麻は、“振動する哲学”だった。

縄文・タオ・大麻、三つの古層がいま共鳴する

煙はただの嗜好品ではない。それは、太古から続く“哲学”の入口だった。

かつて、人々は「道(タオ)」を生きていた。川の流れに逆らわず、風に抗わず、ただ“調和”の中に身を置くことこそ、最高の知性だった。そして、同じ“道”が、遥か極東の島・日本でも育まれていた。それが、縄文の精神性であり、麻(アサ)の文化だった。現代では、麻は“産業資源”や“薬物”という枠で語られがちだ。だが実は、それは道(タオ)そのものをまとう、振動する植物だった。

麻は“天”とつながる植物だった

縄文時代の遺跡からは、麻の繊維が衣類や祭具として多く出土している。日本では神社の鈴緒、注連縄、巫女の装束に至るまで、麻が霊的ツールとして用いられてきた。その理由は、麻がまっすぐ天に向かって育ち、風にしなやかに揺れる性質を持っているからだ。まさにそれは、自然に逆らわずに天とつながる“道(タオ)”の象徴だった。着ることで、身を正す。焚くことで、場を清める。編むことで、言葉を結ぶ。麻は、単なる植物ではない。生きた思想だった。

タオ=無為自然、麻=振動と共鳴

道教の核心にある「無為自然(むいしぜん)」とは、何も足さず、何も引かず、ただ“調和の中にあること”を意味する。大麻を吸うことで得られる“無意識の覚醒”や“気づき”の体験は、まさにこの「無為自然」に限りなく近い意識状態とも言える。タオにおける“気”とは、宇宙に満ちる目に見えない振動体。そして麻の繊維も、同じく共振するエネルギー体として用いられてきた。

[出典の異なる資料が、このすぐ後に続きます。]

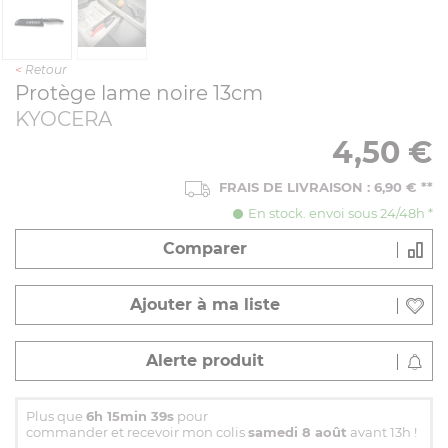
<
Retour
Protège lame noire 13cm
KYOCERA
4,50
€
FRAIS DE LIVRAISON : 6,90 € **
En stock. envoi sous 24/48h *
Comparer
Ajouter à ma liste
Alerte produit
Plus que
6h 15min 38s
pour
commander et recevoir mon colis
samedi 8 août
avant 13h !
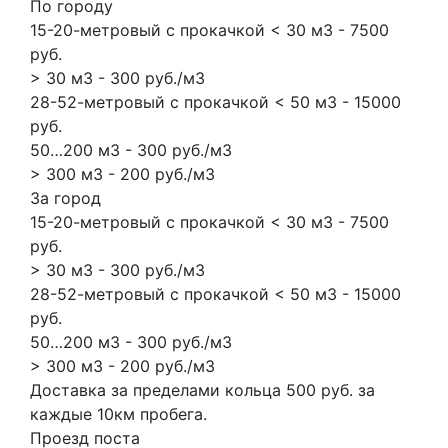
По городу
15-20-метровый с прокачкой < 30 м3 - 7500
руб.
> 30 м3 - 300 руб./м3
28-52-метровый с прокачкой < 50 м3 - 15000
руб.
50…200 м3 - 300 руб./м3
> 300 м3 - 200 руб./м3
За город
15-20-метровый с прокачкой < 30 м3 - 7500
руб.
> 30 м3 - 300 руб./м3
28-52-метровый с прокачкой < 50 м3 - 15000
руб.
50…200 м3 - 300 руб./м3
> 300 м3 - 200 руб./м3
Доставка за пределами кольца 500 руб. за
каждые 10км пробега.
Проезд поста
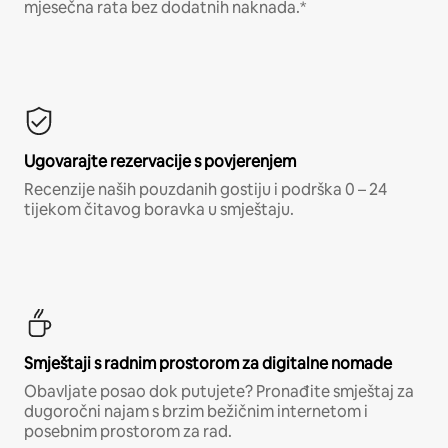
mjesečna rata bez dodatnih naknada.*
Ugovarajte rezervacije s povjerenjem
Recenzije naših pouzdanih gostiju i podrška 0 – 24
tijekom čitavog boravka u smještaju.
Smještaji s radnim prostorom za digitalne nomade
Obavljate posao dok putujete? Pronađite smještaj za
dugoročni najam s brzim bežičnim internetom i
posebnim prostorom za rad.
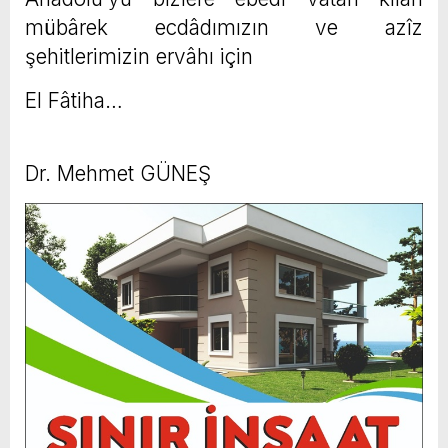
mübârek ecdâdımızın ve azîz
şehitlerimizin ervâhı için
El Fâtiha…
Dr. Mehmet GÜNEŞ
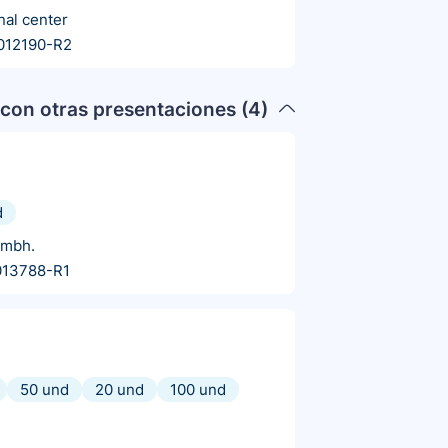
nal center
012190-R2
con otras presentaciones (
4
)
d
Gmbh.
013788-R1
50 und
20 und
100 und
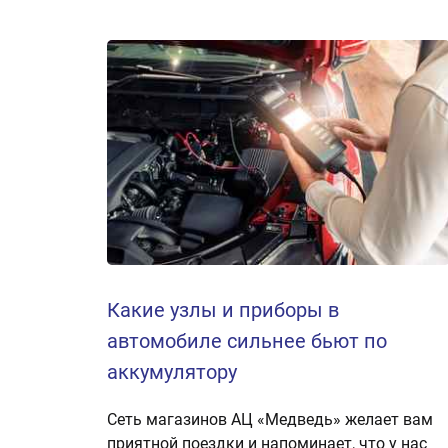
Какие узлы и приборы в
автомобиле сильнее бьют по
аккумулятору
Сеть магазинов АЦ «Медведь» желает вам
приятной поездки и напоминает, что у нас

たとえば、陰陽師が使う「五色の麻紐」、修験者が用いる「護身の麻衣」 それらは、身体を“宇宙の周波数”に同調させる装置だった。 つまり、麻とは単なる植物ではなく、身と心を“道(タオ)”に戻す鍵だったのだ。

縄文・タオ・麻を貫く“言霊の構造”

興味深いのは、この三つに共通して“音と言葉の力”が重視されている点だ。縄文人は“音”を器に刻んだ。土笛、石笛、縄文土器に宿る音霊は、彼らの宇宙観そのものだった。道教では“音律”が修行の柱とされ、真言・呼吸・太極拳はすべて周波数調律の技法である。麻文化では、焚いた煙と共に祝詞(のりと)=波動言語が放たれる。つまり、「大麻+音(言霊)」の組み合わせは、東洋古来の“チューニング装置”だった。ヒップホップにおいて「マイクを握る」ことが“儀式”であるように、太古の巫女たちは“麻と声”によって、見えない領域を動かしていた。

いま、再び“道”へ戻る時代

21世紀、人類は再び“コントロールから、調和へ”というパラダイム転換に直面している。AI、金融、軍事、SNS――どれも制御可能だが、決して調和的ではない。その中で、人々は“感じる知性”へと回帰しつつある。それはつまり、縄文的な感覚=道(タオ)への帰還でもある。麻が世界中で見直されているのは、決して“金になるから”だけではない。その波動が、地球の意識変容とリンクしていることに、人々が無意識に気づき始めているからだ。

麻は、“古代の哲学そのもの”である。

麻は着るものでも、吸うものでも、燃やすものでもある。だが本質的には、それは“生きる態度”そのものだった。縄文は、タオを知らずしてタオを生きた。そして現代人は、麻を嗜好品として扱いながら、その深奥に「道への鍵」があることを感じ始めている。麻とは、振動する哲学。その波動に共鳴する時、わたしたちは再び、“つながる”ことができるのかもしれない。